Sadly there was no-one to keep Dr. Wilson in check when the Duke of Kent caught what seems initially to have been nothing worse than a heavy cold whilst spending the winter in Sidmouth in 1820. He was cupped and bled and leeches were applied until he was covered in blisters and probably dangerously anaemic. It is calculated from Dr. Wilson's records that he was let some 6 pints of blood in the space of a week. Then Dr. Manton, one of the royal physician's arrived from London and bled him some more. He died within a fortnight.
Later in the century there was another royal obstetric excitement when Queen Victoria herself permitted Dr. John Snow to give her Chloroform for the birth of her 8th child, Prince Leopold, in 1853. This was the same John Snow who a few years earlier surmised the fæcal-oral transmission of cholera and put an end to the Broad Street epidemic by having the handle taken off the pump. The Vibrio was not discovered until the 1880's, by Koch, but the Reverend Sydney Smith had the gist of it when he wrote, about the time of the epidemic, 'He who drinks a tumbler of London water has literally in his stomach more animated beings than there are men, women and children on the face of the globe!'.

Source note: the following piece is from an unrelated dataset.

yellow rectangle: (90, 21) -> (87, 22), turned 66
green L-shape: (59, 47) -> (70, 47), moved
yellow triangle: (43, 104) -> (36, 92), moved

Chloroform anæsthesia was a hazardous undertaking as we now recognise. Chloroform can trigger fatal cardiac arrhythmias and cause delayed fatalities through necrosis and fatty degeneration of the liver. Many other organic solvents have similar properties, something which glue sniffers occasionally discover to their cost. As its dangers came to be realised later in the century it was largely superseded by Ether. Ignorance is bliss and Victoria was delighted by the effects, so delighted that she had it again for the birth of her 9th and last child, Princess Beatrice in 1857. How different history might have been again had things gone wrong. Snow was fortunate to go down as one of the century's heroes, not with poor Richard Croft as one of its arch-villains.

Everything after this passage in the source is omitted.